Cryptocurrency Investment Risks and Safety Measures

Should I Invest in Bitcoin: Pros and Cons

Invest in Bitcoin or Ethereum? 

What Cryptocurrency Beginners should Invest in?

Conclusion

Should I Invest in Cryptocurrency in 2022: Risks and Safety Measures

Should I Invest in Cryptocurrency in 2022: Risks and Safety Measures

Cryptocurrencies have made investors a lot of money just within the last year alone. But 2022 has been a rough start for the crypto market with cryptocurrencies like Bitcoin and Ethereum being down from their all-time highs. Bitcoin is the most popular cryptocurrency but there are thousands of others available for investment. With the crypto market growing in size and popularity every day, you may be wondering if you should allocate a portion of your investment portfolio to this emerging asset class.  

Key Takeaways

  • Cryptocurrency is a newer, speculative asset class that has been experiencing a lot of market volatility. 
  • Investing in cryptocurrency can offer higher than average portfolio returns, but crypto is a volatile asset and investors should be aware of the risks associated with investing in it.
  • Crypto investors should invest with caution and start by allocating a small amount of crypto in their long-term investment portfolio. 
  • Crypto users should take safety measures to protect their crypto by storing securely in both a hot and cold wallet, this way users are less prone to cyber-attacks.
  • Bitcoin is the world’s most popular cryptocurrency. It has the largest market capitalization and is the most traded cryptocurrency. Ethereum is the second most popular cryptocurrency. 
  • There are many cryptocurrencies on the market, so investors should do their research on which one they’re interested in. It’s best to start your research with Bitcoin and Ethereum. 

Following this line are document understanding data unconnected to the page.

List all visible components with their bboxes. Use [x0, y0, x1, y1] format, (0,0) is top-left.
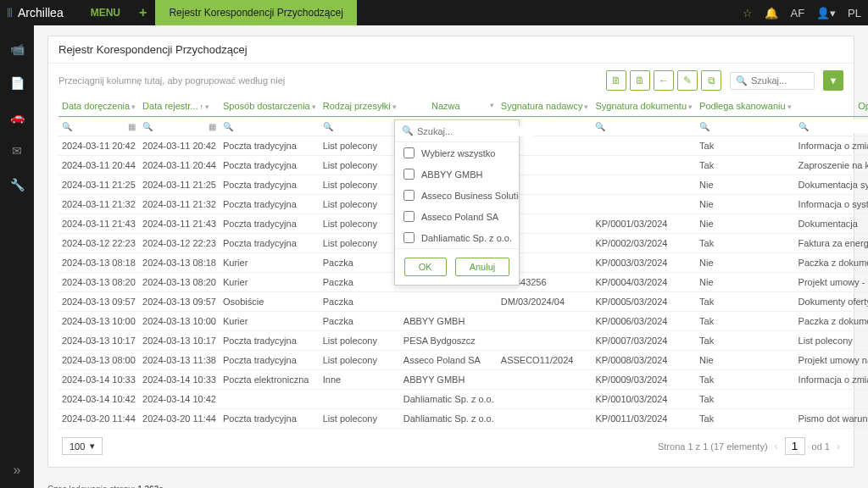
lang-switch[interactable]: PL	[848, 7, 861, 19]
car-icon[interactable]: 🚗	[10, 110, 25, 124]
page-input[interactable]	[785, 437, 805, 455]
user-badge[interactable]: AF	[790, 7, 804, 19]
table-row[interactable]: 2024-03-13 08:002024-03-13 11:38Poczta t…	[58, 351, 868, 370]
search-icon: 🔍	[62, 122, 72, 131]
filter-scan[interactable]	[713, 119, 792, 133]
menu-button[interactable]: MENU	[81, 7, 131, 19]
user-icon[interactable]: 👤▾	[816, 7, 836, 19]
checkbox[interactable]	[403, 190, 415, 201]
filter-icon[interactable]: ▾	[392, 103, 397, 111]
global-search[interactable]: 🔍	[730, 72, 815, 90]
table-row[interactable]: 2024-03-13 10:172024-03-13 10:17Poczta t…	[58, 331, 868, 351]
filter-option[interactable]: ABBYY GMBH	[395, 164, 519, 185]
cell: Paczka z dokumentami	[795, 253, 868, 273]
checkbox[interactable]	[403, 232, 415, 243]
cell: 2024-03-11 20:42	[58, 136, 139, 156]
col-delivery-date[interactable]: Data doręczenia▾	[58, 96, 139, 117]
table-row[interactable]: 2024-03-14 10:332024-03-14 10:33Poczta e…	[58, 370, 868, 390]
filter-doc-sig[interactable]	[609, 119, 693, 133]
cell: Poczta tradycyjna	[220, 175, 320, 195]
col-type[interactable]: Rodzaj przesyłki▾	[320, 96, 400, 117]
table-row[interactable]: 2024-03-14 10:422024-03-14 10:42Dahliama…	[58, 390, 868, 409]
filter-icon[interactable]: ▾	[205, 103, 209, 111]
wrench-icon[interactable]: 🔧	[10, 178, 25, 191]
add-button[interactable]: +	[131, 5, 155, 20]
calendar-icon[interactable]: ▦	[209, 122, 216, 131]
col-name[interactable]: Nazwa▾	[400, 96, 498, 117]
video-icon[interactable]: 📹	[10, 42, 25, 56]
filter-toggle[interactable]: ▼	[823, 70, 843, 91]
back-button[interactable]: ←	[654, 70, 674, 91]
filter-option[interactable]: Asseco Business Solutions Sp ...	[395, 185, 519, 206]
copy-button[interactable]: ⧉	[701, 70, 721, 91]
col-scan[interactable]: Podlega skanowaniu▾	[696, 96, 795, 117]
filter-icon[interactable]: ▾	[584, 103, 588, 111]
cell: 2024-03-14 10:42	[139, 390, 220, 409]
cell	[498, 370, 593, 390]
filter-register-date[interactable]	[156, 119, 205, 133]
global-search-input[interactable]	[751, 75, 810, 86]
cell: Asseco Poland SA	[400, 351, 498, 370]
filter-method[interactable]	[236, 119, 316, 133]
cell: 2024-03-20 11:44	[139, 409, 220, 429]
cell: List polecony	[320, 409, 400, 429]
option-label: Wybierz wszystko	[421, 148, 495, 158]
panel-title: Rejestr Korespondencji Przychodzącej	[48, 36, 854, 64]
expand-icon[interactable]: »	[14, 463, 21, 478]
cell: List polecony	[320, 156, 400, 175]
cell: Dahliamatic Sp. z o.o.	[400, 390, 498, 409]
star-icon[interactable]: ☆	[743, 7, 753, 19]
topbar-right: ☆ 🔔 AF 👤▾ PL	[743, 7, 861, 19]
tab-active[interactable]: Rejestr Korespondencji Przychodzącej	[155, 0, 356, 25]
table-row[interactable]: 2024-03-13 10:002024-03-13 10:00KurierPa…	[58, 312, 868, 331]
cell	[498, 409, 593, 429]
checkbox[interactable]	[403, 147, 415, 158]
bell-icon[interactable]: 🔔	[765, 7, 778, 19]
export-xls-button[interactable]: 🗎	[606, 70, 626, 91]
document-icon[interactable]: 📄	[10, 76, 25, 90]
edit-button[interactable]: ✎	[677, 70, 698, 91]
filter-icon[interactable]: ▾	[131, 103, 136, 111]
calendar-icon[interactable]: ▦	[128, 122, 136, 131]
col-sender-sig[interactable]: Sygnatura nadawcy▾	[498, 96, 593, 117]
filter-option[interactable]: Dahliamatic Sp. z o.o.	[395, 227, 519, 248]
export-pdf-button[interactable]: 🗎	[630, 70, 650, 91]
mail-icon[interactable]: ✉	[12, 144, 22, 158]
filter-icon[interactable]: ▾	[688, 103, 693, 111]
cell	[592, 136, 696, 156]
cell: List polecony	[320, 136, 400, 156]
prev-page[interactable]: ‹	[775, 441, 778, 452]
checkbox[interactable]	[403, 169, 415, 180]
cell: Informacja o zmianie wysokości o	[795, 136, 868, 156]
cell: List polecony	[320, 214, 400, 234]
app-name: Archillea	[18, 6, 64, 19]
filter-type[interactable]	[337, 119, 397, 133]
dropdown-search-input[interactable]	[417, 126, 534, 136]
select-all-option[interactable]: Wybierz wszystko	[395, 142, 519, 164]
col-doc-sig[interactable]: Sygnatura dokumentu▾	[592, 96, 696, 117]
cell: Paczka	[320, 312, 400, 331]
filter-desc[interactable]	[812, 119, 868, 133]
table-row[interactable]: 2024-03-20 11:442024-03-20 11:44Poczta t…	[58, 409, 868, 429]
filter-icon[interactable]: ▾	[312, 103, 316, 111]
cell: 2024-03-11 21:43	[58, 214, 139, 234]
cell: Tak	[696, 370, 795, 390]
ok-button[interactable]: OK	[404, 258, 447, 276]
col-method[interactable]: Sposób dostarczenia▾	[220, 96, 320, 117]
cancel-button[interactable]: Anuluj	[455, 258, 510, 276]
filter-delivery-date[interactable]	[75, 119, 125, 133]
cell: Kurier	[220, 273, 320, 292]
col-desc[interactable]: Opis	[795, 96, 868, 117]
filter-icon[interactable]: ▾	[787, 103, 792, 111]
checkbox[interactable]	[403, 211, 415, 222]
table-row[interactable]: 2024-03-13 09:572024-03-13 09:57Osobiści…	[58, 292, 868, 312]
cell: KP/0008/03/2024	[592, 351, 696, 370]
col-register-date[interactable]: Data rejestr...↑▾	[139, 96, 220, 117]
filter-icon[interactable]: ▾	[490, 101, 494, 109]
cell: Nie	[696, 273, 795, 292]
cell: 2024-03-13 09:57	[58, 292, 139, 312]
option-label: Asseco Poland SA	[421, 212, 498, 222]
filter-option[interactable]: Asseco Poland SA	[395, 206, 519, 227]
next-page[interactable]: ›	[837, 441, 840, 452]
page-size-select[interactable]: 100▾	[62, 437, 103, 455]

Why Invest in Cryptocurrency?

Even though cryptocurrencies have seen massive success in a short period of time, there is still a lot of uncertainty surrounding their value. That said, it can be difficult to predict the trajectory of cryptocurrency as a long-term investment. However, as you get educated and there is greater crypto adoption, the viability of cryptocurrencies may become more visible as time progresses.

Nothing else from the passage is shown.